§ **DATA TO EXAMINE**:

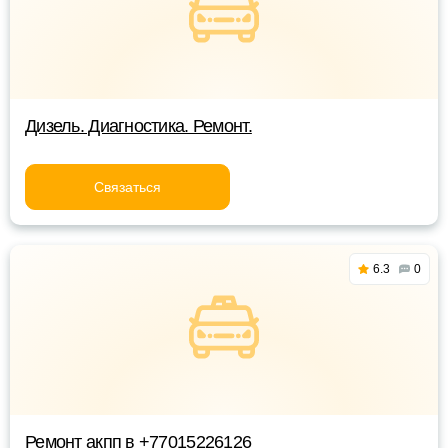
Дизель. Диагностика. Ремонт.
Связаться
6.3
0
Ремонт акпп в +77015226126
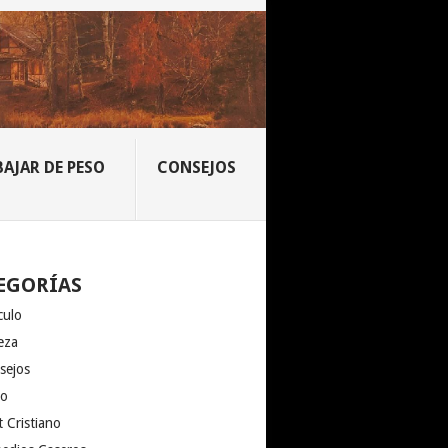
BAJAR DE PESO
CONSEJOS
EGORÍAS
culo
eza
sejos
io
 Cristiano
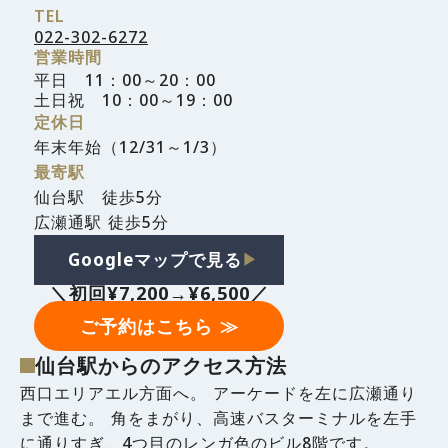
TEL
022-302-6272
営業時間
平日 11：00～20：00
土日祝 10：00～19：00
定休日
年末年始（12/31～1/3）
最寄駅
仙台駅 徒歩5分
広瀬通駅 徒歩5分
Googleマップで見る
▶︎
＼初回¥7,200→¥6,500／
ご予約はこちら ≫
仙台駅からのアクセス方法
西口エリアエル方面へ。 アーケードを左に広瀬通り
まで進む。 角をまがり、高速バスターミナルを左手
に通りすぎ、4つ目のレンガ色のビル8階です。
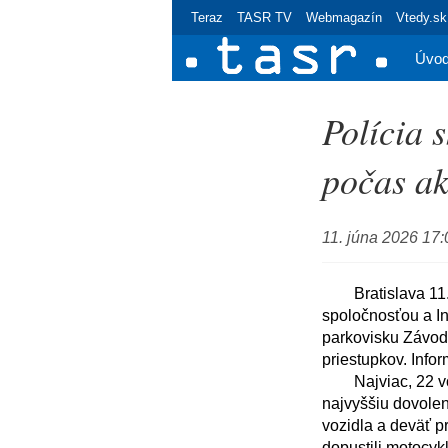
Teraz
TASR TV
Webmagazín
Vtedy.sk
Úvo
Polícia 
počas ak
11. júna 2026 17:
	Bratislava 11. júna (TASR) - Dopravná polícia v spolupráci s Národnou diaľničnou 
spoločnosťou a In
parkovisku Závod,
priestupkov. Inform
	Najviac, 22 vodičov, jazdilo bez uhradenej diaľničnej známky a 16 vodičov prekročilo 
najvyššiu dovolen
vozidla a deväť p
dopustili motocykl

§ **WHAT THE EXERCISE ASKS**:
Give the listing again word for word, but drop every picture.

§ **ANSWER TO THIS EXERCISE**:
Дизель. Диагностика. Ремонт.
Связаться
6.3
0
Ремонт акпп в +77015226126
BAJAR DE PESO
CONSEJOS
EGORÍAS
culo
eza
sejos
io
 Cristiano
TEL
022-302-6272
営業時間
平日 11：00～20：00
土日祝 10：00～19：00
定休日
年末年始（12/31～1/3）
最寄駅
仙台駅 徒歩5分
広瀬通駅 徒歩5分
Googleマップで見る
▶︎
＼初回¥7,200→¥6,500／
ご予約はこちら ≫
仙台駅からのアクセス方法
西口エリアエル方面へ。 アーケードを左に広瀬通り
まで進む。 角をまがり、高速バスターミナルを左手
に通りすぎ、4つ目のレンガ色のビル8階です。
Teraz
TASR TV
Webmagazín
Vtedy.sk
Úvo
Polícia 
počas ak
11. júna 2026 17:
	Bratislava 11. júna (TASR) - Dopravná polícia v spolupráci s Národnou diaľničnou 
spoločnosťou a In
parkovisku Závod,
priestupkov. Inform
	Najviac, 22 vodičov, jazdilo bez uhradenej diaľničnej známky a 16 vodičov prekročilo 
najvyššiu dovolen
vozidla a deväť p
dopustili motocykl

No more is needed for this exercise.